Nagori pourrait se traduire par ce sentiment de nostalgie et de tristesse lorsque quelque chose se termine, comme une saison qui s’en va. Mais en réalité, ce même nagori nous fait entrer dans une nouvelle dimension, une nouvelle étape de la vie, une renaissance.
« Nagori » est le titre du livre écrit par Ryoko Sekiguchi et publié chez Einaudi.
Dans la vie de l’écrivaine et journaliste, il y a des lieux qui lui donnent ce sentiment de nagori, lié à la nostalgie de quelque chose qui passe. Il y a notamment deux villes qui lui sont chères – Rome et Beyrouth – qui incarnent pleinement le nagori.
Ryoko Sekiguchi se concentre sur les saisons qui véhiculent des émotions, car la nature nous a toujours émus. La cuisine est considérée comme un reflet de la nature, ce qui explique qu’elle soit également empreinte d’émotion. Si nous réfléchissons bien, chaque ingrédient que nous utilisons en cuisine est l’expression d’une saison. Mais après tout, il n’y a pas de temps où nous ne connaissons qu’une saison, il y en a parfois au moins deux ou trois dans la même saison.
Ryoko Sekiguchi attire également l’attention sur « l’opacité de la temporalité » qui est, après tout, liée au changement cyclique des saisons.
L’univers de la cuisine est cher à cette journaliste écrivain de talent. Elle aime les légumes d’hiver qu’elle trouve souvent à Rome et qu’elle ne trouve pas en France où elle vit (Paris). En été, elle aime la pastèque, en automne les châtaignes, et puis le printemps avec les fleurs de cerisier, le sakura, qu’elle utilise aussi dans sa cuisine.

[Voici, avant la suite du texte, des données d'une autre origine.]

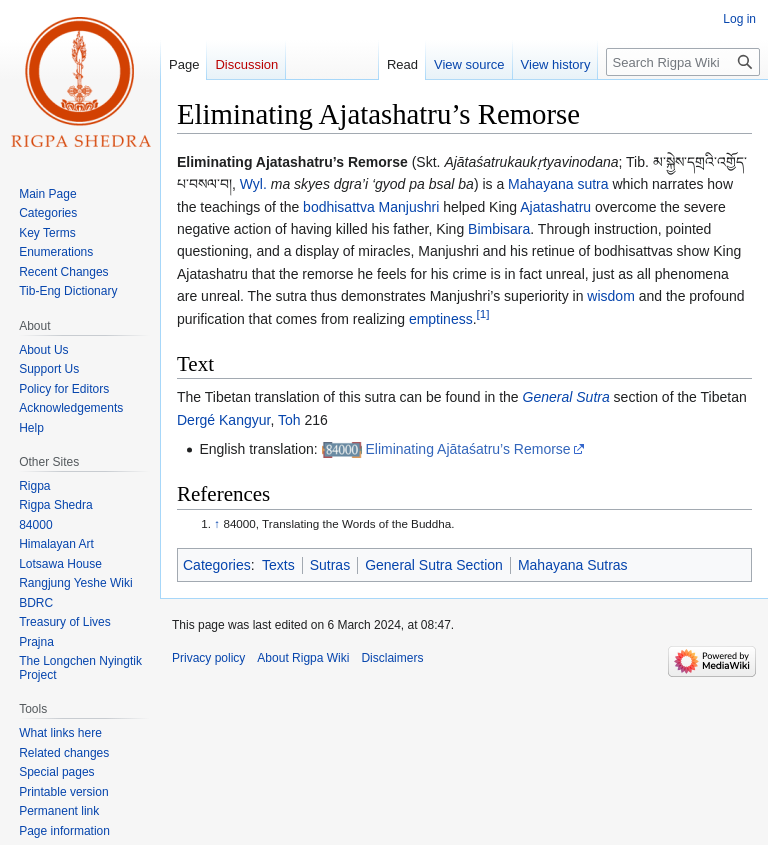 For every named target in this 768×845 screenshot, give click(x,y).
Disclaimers (392, 658)
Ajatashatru (555, 207)
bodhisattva (339, 207)
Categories (217, 565)
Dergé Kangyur (223, 420)
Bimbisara (499, 229)
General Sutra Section (434, 565)
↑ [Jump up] (217, 523)
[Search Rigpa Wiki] (683, 62)
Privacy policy (208, 658)
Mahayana (540, 184)
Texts (278, 565)
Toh (289, 420)
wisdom (610, 296)
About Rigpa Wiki (303, 658)
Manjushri (409, 207)
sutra (592, 184)
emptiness (441, 319)
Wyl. (253, 184)
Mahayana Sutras (573, 565)
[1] (483, 313)
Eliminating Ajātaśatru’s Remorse (467, 449)
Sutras (330, 565)
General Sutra (566, 397) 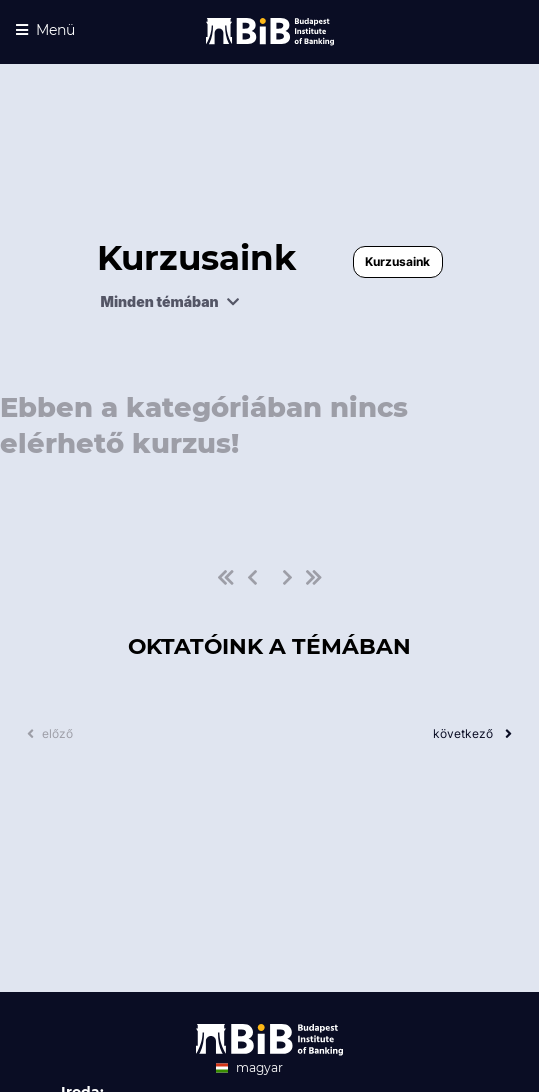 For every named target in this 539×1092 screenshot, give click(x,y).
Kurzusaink (397, 261) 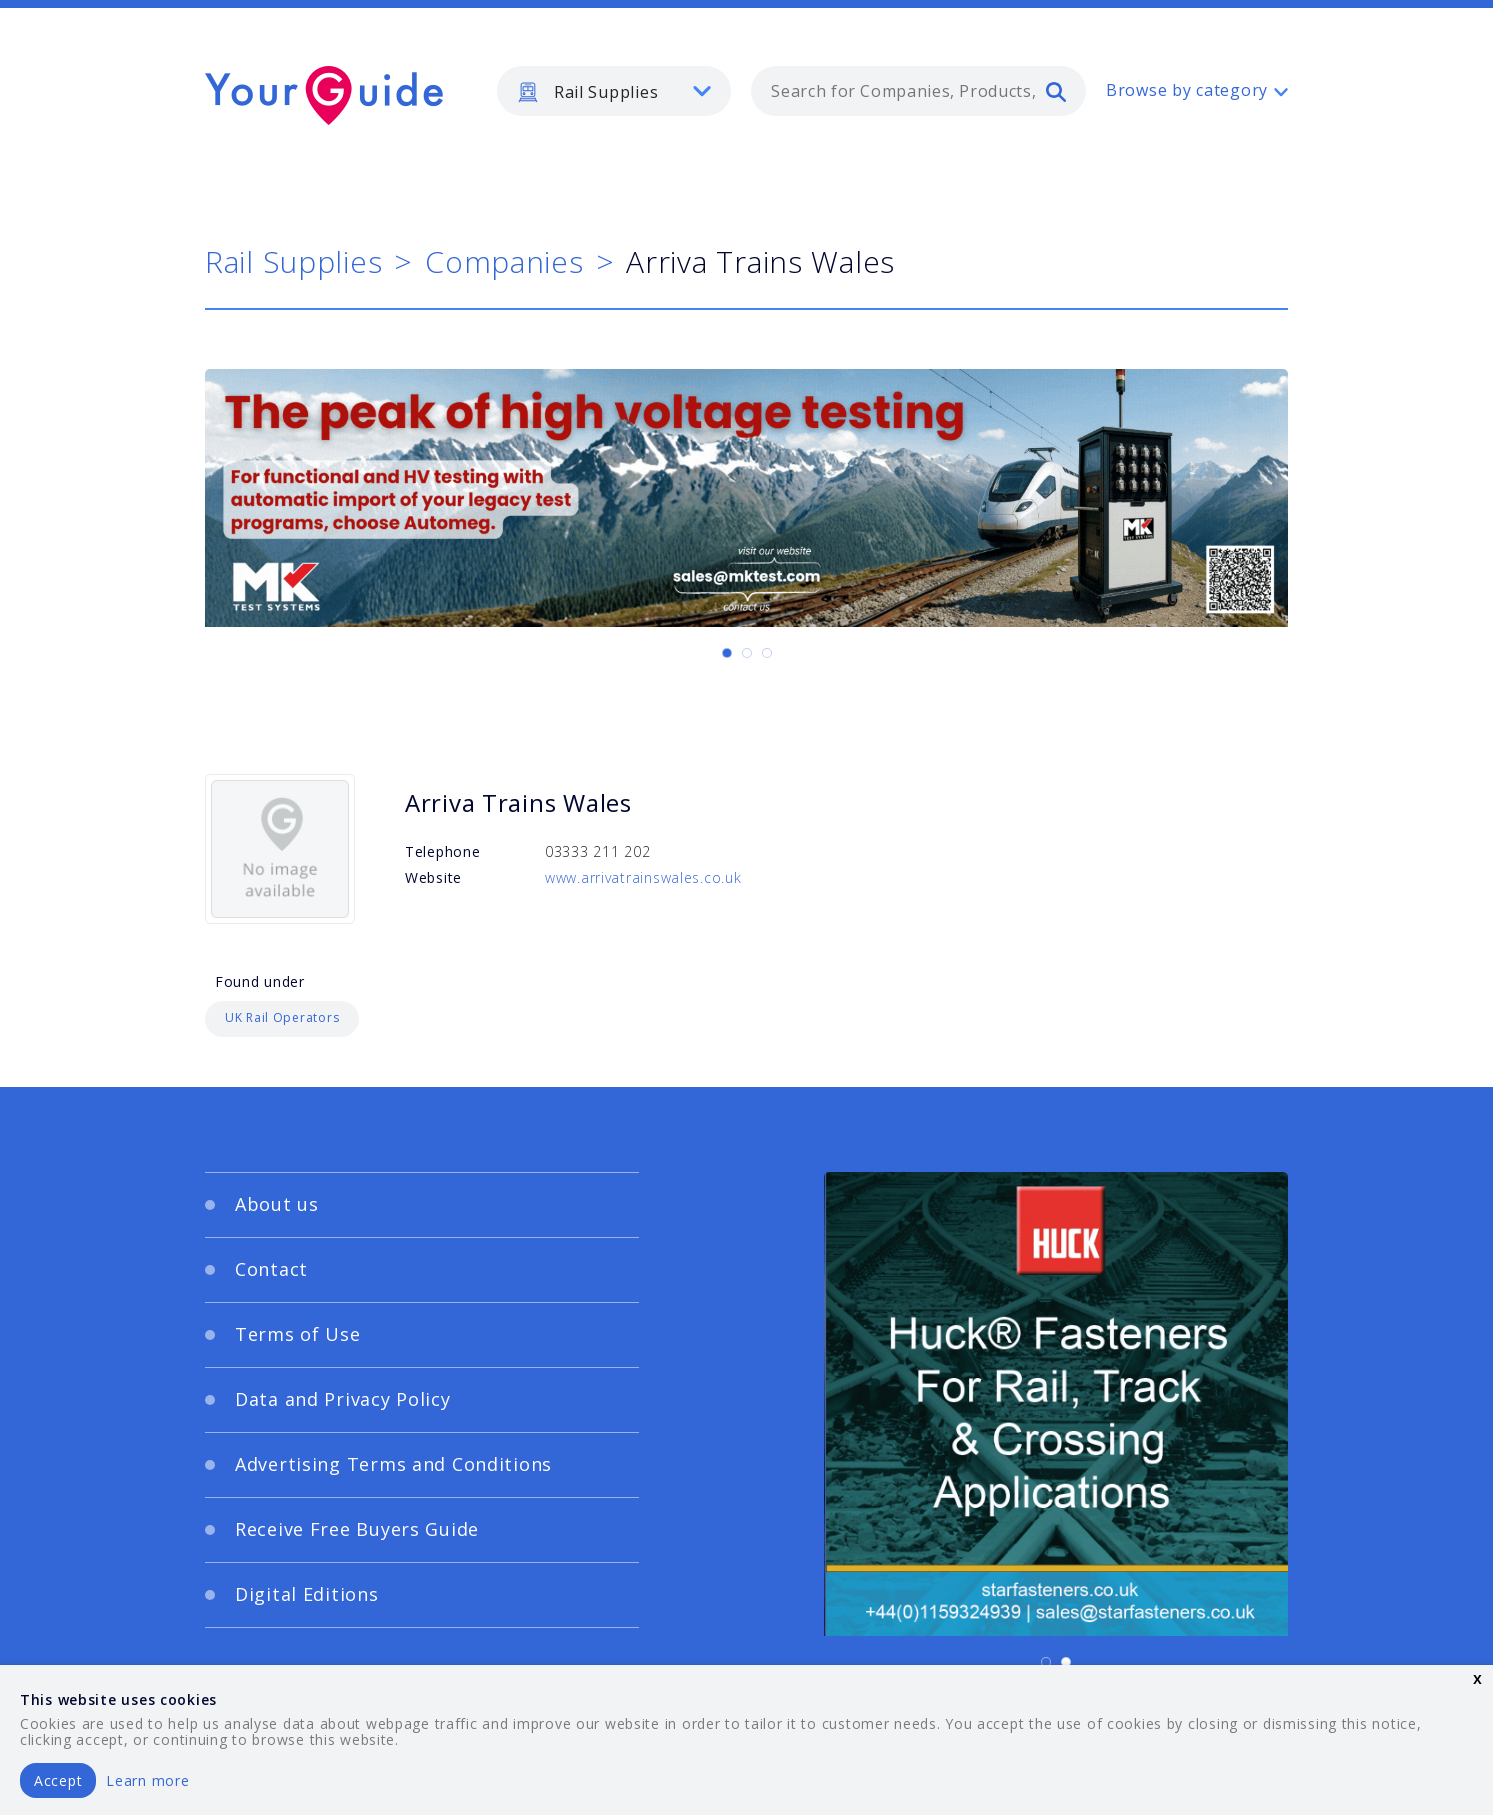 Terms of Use (298, 1334)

Nagori. Nostalgie de la saison qui vient de nous quitter: Son livre

Écrit par Ryoko Sekiguchi, il s’agit d’un merveilleux voyage dans le monde de la cuisine et des émotions.
Du Japon à la France – avec une étape émotionnelle et culinaire importante à Rome – Nagori est un petit guide pour découvrir une vision toute japonaise de l’art et de la gastronomie.
Que de significations recouvre ce mot japonais.
Nagori indique la fin de la saisonnalité d’un fruit, d’un légume, d’un cadeau de la nature.
Nagori, c’est aussi la nostalgie d’une saison qui s’achève et que l’on quitte à regret.
Nagori annonce une absence future. Pour retrouver cette odeur, ce goût, cette émotion, il faudra attendre une année entière. Il ne reste plus qu’à en conserver le souvenir dans la mémoire des sens.
Partant d’une réflexion fascinante sur notre lien avec les saisons et la nature, Ryoko Sekiguchi trace un chemin enchanteur à travers l’art, la littérature, la gastronomie et la splendeur millénaire de la sagesse et de la poésie japonaises.
Nagori est une idée qui correspond à ce que l’on pourrait appeler une « rétro-saison ».
Un fruit nagori est consommé à la fin de sa période de maturation, et peut donc être considéré comme un fruit de fin de saison.
Pour retrouver sa saveur, il faut se résigner au cycle des saisons et attendre l’année suivante : le nagori, c’est donc la nostalgie de la saison qui s’achève et que l’on est obligé de laisser derrière soi.
C’est l’atmosphère de quelque chose qui n’existe plus, comme celle d’une maison qui évoque le souvenir de ceux qui l’ont habitée.
C’est ce qui reste après la disparition d’une personne, d’un objet, d’un événement.
C’est le moment de l’adieu avant un départ, ou une séparation définitive.
Du concept de nagori et des saisons, de la nature et du temps découle la réflexion de Ryoko Sekiguchi : Nous divisons, délimitons, classons, désirons ou négligeons continuellement les saisons.